LS9, "The Renewable Petroleum" Company, has just hired a former oil executive as its new CEO. The promise of direct microbial fuel production is so great that this news even made The Huffington Post. Why all the sudden buzz? The answer is that this technology is really quite new, but is making great strides. Moreover, as I wrote about a couple of weeks ago (see "The Need for Fuels Produced Using Synthetic Biology"), the economics of producing fuels from microbes is so radically different from what we are used to that it will upend our notions industrial infrastructure. That said, it will still take some time before all the impacts are fully appreciated.
Last Thursday, I did a short interview for the series Questions for the Future, produced by CNBC Europe/Asia in association with Shell, during which the host was somewhat perplexed about why there was not yet more widespread discussion of this technology. At The Huffington Post, David Roberts starts his post with a note of skepticism:
Picture a liquid fuel that is derived from the same feedstocks as cellulosic ethanol (switchgrass, sugar cane, corn stover) but contains 50% more energetic content and is made via a process that uses 65% less energy.

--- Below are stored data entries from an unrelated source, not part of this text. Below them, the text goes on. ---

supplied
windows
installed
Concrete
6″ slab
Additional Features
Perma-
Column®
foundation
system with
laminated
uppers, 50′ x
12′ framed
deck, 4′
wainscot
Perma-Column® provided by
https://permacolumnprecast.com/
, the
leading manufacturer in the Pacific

Unlike cellulosic ethanol, this fuel can be distributed via existing oil pipelines rather than gas-hogging trucks and trains, dispensed through existing gas stations rather than specialized pumps, and used in existing engines rather than modified "flex-fuel" engines.

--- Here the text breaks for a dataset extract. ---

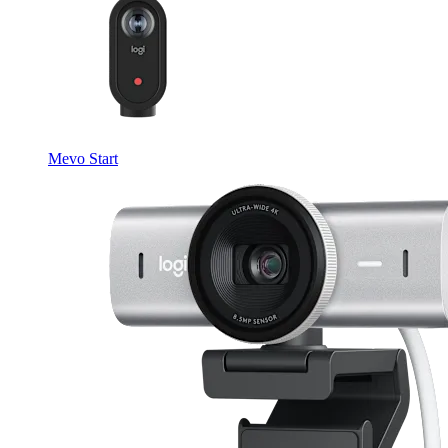
Mevo Start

In short, it is a biofuel that can be substituted directly and immediately for gas or diesel, on a gallon-for-gallon basis.
Sounds pretty good, eh? Too good to be true?
Which illustrates one reason why this topic isn't so much in the news. It does sound too good to be true. But it is quite real, with Amyris Biotechnologies on track to produce jet fuel from microbes by 2011 at an equivalent cost of US$ 40 per barrel.
Another interesting thread to this discussion is the potential internal conflict generated in "Greens" by the notion of reducing carbon emissions ("Good!") using genetically modified organisms ("Bad!"). I've been working this idea into an essay about laying the foundations for a bio-economy, but Roberts makes it explicit in his post; "I know there are greens who feel creepy about genetic engineering, and they probably won't like the fact that LS9 is trying to patent a life form. But I don't really share those concerns, so I'll just skip them." No worries. Just like that. I am not so certain Greenpeace et al. will follow along so quietly.
In the press release from LS9, new CEO Robert Walsh says:
After years of leadership roles in the traditional petroleum industry and responsibility over all aspects of the hydrocarbon supply chain, I can see clearly how LS9's products will fit into existing infrastructure and deliver significant value to partners and consumers compared with other biofuel alternatives. LS9 has the opportunity to fundamentally change the transportation fuel equation, which makes me incredibly excited to join this talented team.
While it's true that these engineered synthetic fuels will likely find first use within existing distribution channels, it is the potential for distributed manufacturing that truly changes the game. It will be interesting to see how long it takes for this part of the story to work its way into the broader conversation.